Concussion

Concussion is quickly becoming one of the primary areas of focus in modern sport. This is particularly true here in New Zealand, where higher risk contact sports such as Rugby are so widely played. We are only now starting to recognise the long term effects of concussion; more and more retired athletes are being diagnosed with chronic traumatic encephalopathy (CTE), which until recently was a condition onlyA seen in retired boxers and other combat sport athletes.

While as a whole, sporting bodies are starting to take the dangers around concussion more seriously, and are putting in place previsions to better protect their players, some are still lagging behind. While Rugby Union has had rules directly relating to concussion and the management of concussed players for some time, and is putting significant time and effort into better managing concussions, other sports such as Football (Soccer) are frequently found wanting in regards to their attitudes and regulations regarding the injury.

We, as healthcare professionals, are by no means free of fault in this regard either. The severity, or even the presence of a concussion, is often underestimated, and too often, management of the injury amounts to nothing more than advising the patient to avoid contact sports for several weeks. There is a great deal of misinformation regarding concussions, in both the medical and patient populations. Many people strongly associate loss of consciousness with a diagnosis of concussion, when in actual fact, this occurs in only a small minority of cases, thought to be as few as 10%. Other well recognised symptoms, such as headaches, visual and balance disturbances, confusion and amnesia, are also not going to present in all cases, and are often a sign of a more severe concussion.

The frequency of concussion is also greatly underestimated. Recent studies looking at Rugby Union put the incidence rate, at an amateur/community level of play, at ~1 moderate to severe concussion per game, with the incident rate at professional level play being as high as 2.5 per game.

Undiagnosed or poorly managed concussion can have severe consequences for players. A concussed player will perform as a lower level, is at a significantly higher risk of sustaining other injuries, and recurrent concussions are potentially life threatening. If a player or patient is suspected to have sustained a concussion, the overarching message must be to err on the side of caution and sit out from play.

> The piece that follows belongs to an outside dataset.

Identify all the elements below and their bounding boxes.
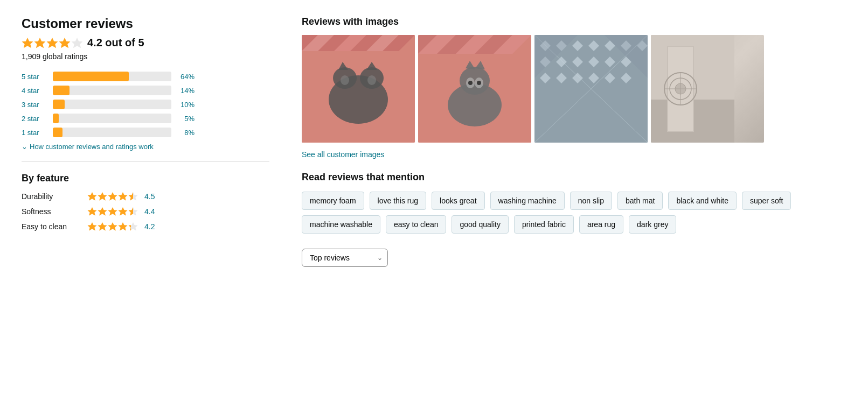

The International Rugby Board (IRB) are one of the few governing bodies in sport that bar any player diagnosed with a concussion from play for a minimum period of 3 weeks. This ruling is strongly supported by the NZRU, and applies to any level of play.

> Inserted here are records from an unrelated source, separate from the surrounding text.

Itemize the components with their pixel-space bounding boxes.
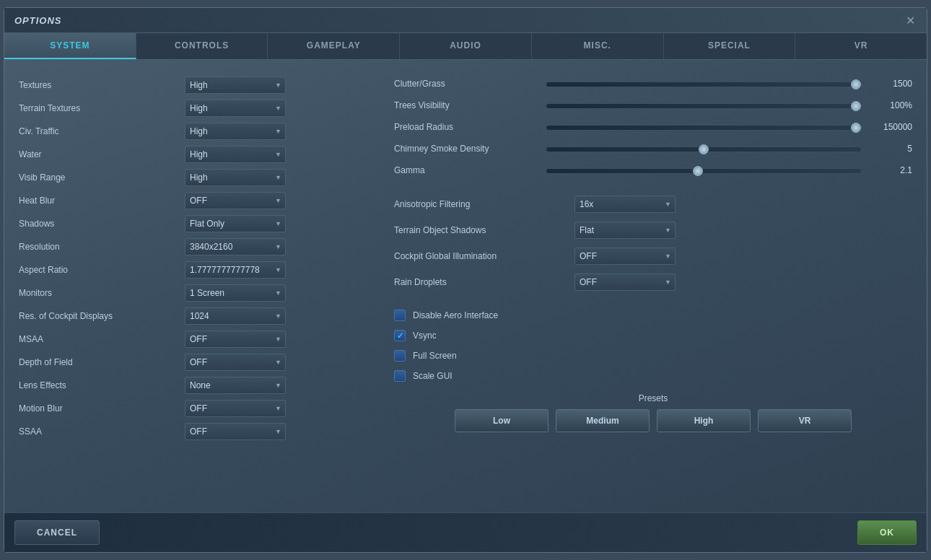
dropdown-anisotropic: Anisotropic Filtering 16x8x4xOFF (394, 193, 912, 216)
setting-terrain-textures: Terrain Textures HighMediumLow (19, 97, 365, 119)
preset-low-button[interactable]: Low (455, 409, 548, 432)
setting-dof: Depth of Field OFFON (19, 351, 365, 373)
close-button[interactable]: ✕ (904, 14, 917, 27)
setting-textures: Textures HighMediumLow (19, 74, 365, 96)
ssaa-select-wrapper: OFF2x4x (185, 423, 286, 440)
slider-gamma: Gamma 2.1 (394, 161, 912, 180)
msaa-select[interactable]: OFF2x4x (185, 331, 286, 348)
civ-traffic-select[interactable]: HighMediumLow (185, 123, 286, 140)
lens-effects-select[interactable]: NoneLowHigh (185, 377, 286, 394)
setting-res-cockpit: Res. of Cockpit Displays 10245122048 (19, 305, 365, 327)
visib-range-select-wrapper: HighMediumLow (185, 169, 286, 186)
checkbox-scale-gui[interactable]: Scale GUI (394, 367, 912, 385)
slider-trees-visibility: Trees Visibility 100% (394, 96, 912, 115)
tab-system[interactable]: SYSTEM (4, 33, 136, 59)
slider-preload-radius: Preload Radius 150000 (394, 118, 912, 136)
tab-gameplay[interactable]: GAMEPLAY (268, 33, 400, 59)
dropdown-terrain-shadows: Terrain Object Shadows FlatAllOFF (394, 219, 912, 242)
motion-blur-select-wrapper: OFFON (185, 400, 286, 417)
dof-select-wrapper: OFFON (185, 354, 286, 371)
trees-visibility-slider[interactable] (546, 103, 862, 109)
water-select[interactable]: HighMediumLow (185, 146, 286, 163)
resolution-select[interactable]: 3840x21601920x10802560x1440 (185, 238, 286, 255)
res-cockpit-select-wrapper: 10245122048 (185, 307, 286, 325)
msaa-select-wrapper: OFF2x4x (185, 331, 286, 348)
checkbox-disable-aero[interactable]: Disable Aero Interface (394, 307, 912, 324)
textures-select[interactable]: HighMediumLow (185, 76, 286, 94)
gamma-slider[interactable] (546, 168, 862, 174)
water-select-wrapper: HighMediumLow (185, 146, 286, 163)
motion-blur-select[interactable]: OFFON (185, 400, 286, 417)
disable-aero-checkbox[interactable] (394, 310, 406, 321)
preset-high-button[interactable]: High (657, 409, 751, 432)
terrain-shadows-select-wrapper: FlatAllOFF (574, 222, 676, 239)
anisotropic-select[interactable]: 16x8x4xOFF (574, 196, 676, 213)
tab-controls[interactable]: CONTROLS (136, 33, 268, 59)
visib-range-select[interactable]: HighMediumLow (185, 169, 286, 186)
dropdown-rain-droplets: Rain Droplets OFFON (394, 271, 912, 294)
full-screen-checkbox[interactable] (394, 350, 406, 362)
cockpit-gi-select-wrapper: OFFON (574, 248, 676, 265)
shadows-select-wrapper: Flat OnlyAllOFF (185, 215, 286, 232)
cancel-button[interactable]: CANCEL (14, 520, 100, 545)
terrain-textures-select[interactable]: HighMediumLow (185, 100, 286, 117)
left-settings-panel: Textures HighMediumLow Terrain Textures … (19, 74, 365, 498)
lens-effects-select-wrapper: NoneLowHigh (185, 377, 286, 394)
setting-ssaa: SSAA OFF2x4x (19, 421, 365, 442)
res-cockpit-select[interactable]: 10245122048 (185, 307, 286, 325)
preload-radius-slider[interactable] (546, 125, 862, 131)
tab-vr[interactable]: VR (795, 33, 927, 59)
checkbox-full-screen[interactable]: Full Screen (394, 347, 912, 364)
setting-aspect-ratio: Aspect Ratio 1.77777777777781.3333333333… (19, 259, 365, 281)
aspect-ratio-select[interactable]: 1.77777777777781.3333333333333 (185, 261, 286, 279)
tab-misc[interactable]: MISC. (532, 33, 664, 59)
slider-clutter-grass: Clutter/Grass 1500 (394, 74, 912, 93)
chimney-smoke-slider[interactable] (546, 146, 862, 152)
tab-bar: SYSTEM CONTROLS GAMEPLAY AUDIO MISC. SPE… (4, 33, 927, 60)
monitors-select[interactable]: 1 Screen2 Screens3 Screens (185, 284, 286, 302)
setting-monitors: Monitors 1 Screen2 Screens3 Screens (19, 282, 365, 304)
ssaa-select[interactable]: OFF2x4x (185, 423, 286, 440)
terrain-textures-select-wrapper: HighMediumLow (185, 100, 286, 117)
window-title: OPTIONS (14, 15, 62, 26)
terrain-shadows-select[interactable]: FlatAllOFF (574, 222, 676, 239)
gamma-slider-wrapper (546, 164, 862, 177)
anisotropic-select-wrapper: 16x8x4xOFF (574, 196, 676, 213)
dof-select[interactable]: OFFON (185, 354, 286, 371)
chimney-smoke-slider-wrapper (546, 142, 862, 155)
setting-resolution: Resolution 3840x21601920x10802560x1440 (19, 236, 365, 258)
ok-button[interactable]: OK (857, 520, 917, 545)
heat-blur-select[interactable]: OFFON (185, 192, 286, 209)
right-settings-panel: Clutter/Grass 1500 Trees Visibility 100%… (394, 74, 912, 498)
checkbox-vsync[interactable]: Vsync (394, 327, 912, 344)
footer: CANCEL OK (4, 512, 927, 552)
shadows-select[interactable]: Flat OnlyAllOFF (185, 215, 286, 232)
tab-audio[interactable]: AUDIO (400, 33, 532, 59)
heat-blur-select-wrapper: OFFON (185, 192, 286, 209)
setting-heat-blur: Heat Blur OFFON (19, 190, 365, 211)
title-bar: OPTIONS ✕ (4, 8, 927, 33)
setting-water: Water HighMediumLow (19, 144, 365, 165)
main-content: Textures HighMediumLow Terrain Textures … (4, 60, 927, 512)
trees-visibility-slider-wrapper (546, 99, 862, 112)
preset-vr-button[interactable]: VR (758, 409, 852, 432)
vsync-checkbox[interactable] (394, 330, 406, 341)
cockpit-gi-select[interactable]: OFFON (574, 248, 676, 265)
civ-traffic-select-wrapper: HighMediumLow (185, 123, 286, 140)
setting-msaa: MSAA OFF2x4x (19, 328, 365, 350)
dropdown-cockpit-gi: Cockpit Global Illumination OFFON (394, 245, 912, 268)
setting-lens-effects: Lens Effects NoneLowHigh (19, 375, 365, 396)
clutter-grass-slider[interactable] (546, 82, 862, 87)
options-window: OPTIONS ✕ SYSTEM CONTROLS GAMEPLAY AUDIO… (4, 7, 927, 553)
tab-special[interactable]: SPECIAL (664, 33, 796, 59)
presets-buttons: Low Medium High VR (394, 409, 912, 432)
slider-chimney-smoke: Chimney Smoke Density 5 (394, 139, 912, 158)
scale-gui-checkbox[interactable] (394, 370, 406, 382)
rain-droplets-select[interactable]: OFFON (574, 274, 676, 291)
setting-motion-blur: Motion Blur OFFON (19, 398, 365, 419)
monitors-select-wrapper: 1 Screen2 Screens3 Screens (185, 284, 286, 302)
setting-shadows: Shadows Flat OnlyAllOFF (19, 213, 365, 235)
setting-visib-range: Visib Range HighMediumLow (19, 167, 365, 188)
preset-medium-button[interactable]: Medium (556, 409, 650, 432)
rain-droplets-select-wrapper: OFFON (574, 274, 676, 291)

Given the highly variable nature of concussions, however, simply enforcing a period of rest is not sufficient to properly manage a patient’s concussion. The recent collaborative efforts of a large number of multisector and multidisciplinary groups in Scotland have produced a graduated return to play programme known as the Scottish Concussion Guideline.

The minimum rest period is set at 14 days for patient under age 18, and 7 days for patients over 18. The patient must also be symptom free for 24 (48 hours for patients under 18) at stages 2-5.

Referring patients who present to clinic with concussion through to a physiotherapist can be a good way to ensure that the patient is properly monitored while they progress through their rehabilitation.